Margo Lanagan

The Lost Shimmaron, book 2

ABC Books (2007)

ISBN: 978073332079

Reviewed by Lorraine Cormack (this review was first published in January 2008)

The Singing Stones is volume two in a seven volume series of children’s novels. Each novel is written by a different, well-known, Australian author, and each novel tells a different story of a Shimmaron’s search for rescue. The Shimmaron are energy beings who crash landed on Earth a long time ago. The force of the crash scattered them through time and across different worlds. Disguised in different forms, they call to the children of Amethyst to help them reunite in Lake Shimmer. Only when enough of the Shimmaron have gathered there will they be able to rebuild their ship and escape Earth.
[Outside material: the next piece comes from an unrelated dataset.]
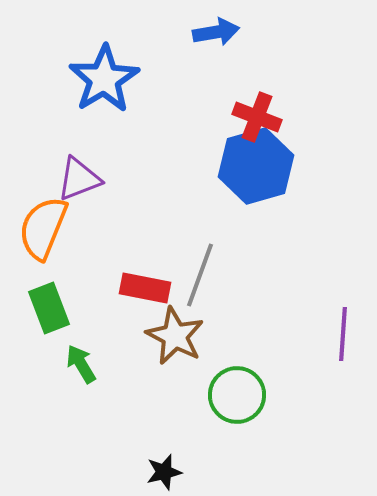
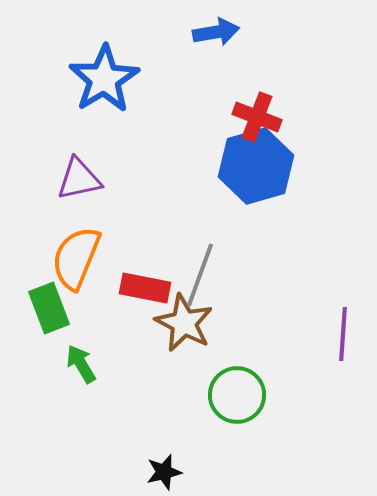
purple triangle: rotated 9 degrees clockwise
orange semicircle: moved 33 px right, 30 px down
brown star: moved 9 px right, 13 px up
In The Singing Stones, Lawrence and Jean are swept away by a willy-willy while fossicking for rocks with their grandfather, and find themselves in the land of Scintillon. The land runs on the power of magical jewels, and parts of it are being devastated by the thefts of jewels by the ruthless Rose twins. Lawrence and Jean slowly come to realise that in order to do what they have been called to Scintillon to do – rescue a Shimmaron who is disguised as a power jewel – they must also defeat the Roses and save Scintillon itself.

This is a children’s novel, and Lanagan has used a simple and direct writing style. She doesn’t talk down to her audience, but she does ensure that most would have little difficulty reading the novel themselves. It would also read well if an adult were reading this aloud with a child.

This novel gave the impression of having less action than other books in the series, although the characters spent a lot of time on the move. It was probably a little more realistic for that, though; Jean and Lawrence take some time to work out what has happened to them and what is expected of them. Their relationship is a realistic one for siblings; sometimes mildly antagonistic, but when the chips are down they can rely on each other. It does seem a trend in the Shimmaron books that the younger sibling will be the one who first believes in what has happened to them, and takes the lead in saving the Shimmaron (it’s happened in the first three books in the series). This will probably go down well enough with children with older siblings, and the older siblings will probably focus on the older child’s part in the adventure. Meanwhile, Jean is a thoughtful girl who thinks about the implications of what she sees and does; Lawrence is more headstrong and will think of little except his stomach when he’s hungry.

This Shimmaron is distinctly self-absorbed and cares for nothing except its own rescue. In other novels the Shimmaron has been either benign or neutral; this one is positively selfish. Lanagan doesn’t explore this explicitly, but she does have Jean and Lawrence looking beyond this to the bigger picture for Scintillon overall. Jean in particular spends some time thinking about the morality of various things they do; Lanagan isn’t preaching, but she’s encouraging children to think about some of those issues. Jean doesn’t just react to the Shimmaron’s pleas; she thinks about what it would do to other people if she follows instructions blindly.

The land of Scintillon is well thought out; the world is probably a little sketchy for adults used to reading massive fantasy epics that go into great detail, but it’s realistic and consistent and will satisfy most young readers. It’s also quite distinctly different to Earth, giving credibility to the speed with which the children work out that they are in a different world. Lanagan seems to have focused on developing strong characters and making them sympathetic to the reader, more than on her setting; but both work.

I wasn’t clear why the part of the novel set on Earth was set in the past, around the time of World War II. It didn’t seem to have any bearing on the plot, or on the behaviour of the characters. It was so subtle that many children would miss it, the only real clue being a reference to a newspaper with a headline about Belgium mobilising and a photo of Attlee. It was just a curious part of the novel that didn’t seem to either help or hinder the story.

That was the only complaint I had about this novel. Overall, this is an effective children’s novel that fits well into the Shimmaron series. It should be enjoyed by its target audience, and most adults will also enjoy the novel if sharing it with a child.